2013/3/30(土) 午前 9:53
石原慎太郎の愛国心(2)

およそ竹島問題、尖閣諸島問題ほど愚かしい二国間紛争はない。

これらの島がどこの国に帰属することになろうとも、これらに関係する諸国の「国益」には何の影響もないのである。これらの島を得たからといって、その国にとってプラスにはならないし、これらを失ったとしても、その国にとってマイナスになることもない。ただ、漁業権の問題や、海底に眠る地下資源取得に関する問題は残るけれども、これらは島の領海を関係国の「入会地」にすることで、そして、地下資源については、関係国が資金を出し合って共同開発することで解決できるはずだ。

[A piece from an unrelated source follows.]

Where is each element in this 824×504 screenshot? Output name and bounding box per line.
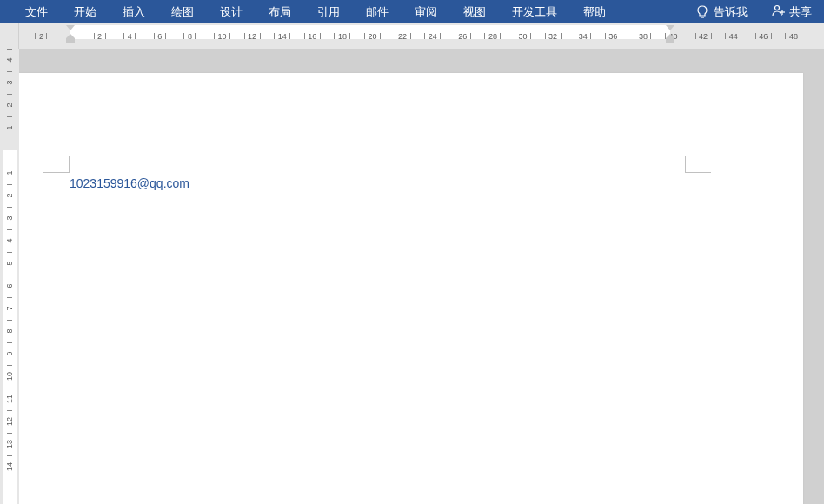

これらの点を考えて日中両国の首脳は、尖閣諸島問題を棚上げにしておくこと、つまり、両国間の紛争を「停戦」状態にしてノータッチにしておくことを選択したのであった。だが、一部中国人が、「愛国無罪」のスローガンを掲げて日本側を挑発する行動に出たことから、話がややこしくなった。

こうした紛争に際して試されるのは、関係国の民度のレベルなのである。文化水準の低い国民が暴走しても、文化水準・経済水準の高い国民は慎重に構えて、直ぐには敵対行動に出ない。古くはヒトラーの暴走に対して、イギリスはミユヘン会議を設定して平和裡にことを納めようとしたし、新しいところでは北朝鮮が韓国の大延坪島を砲撃したときにも、韓国は本格的な反撃に出ることを控えている。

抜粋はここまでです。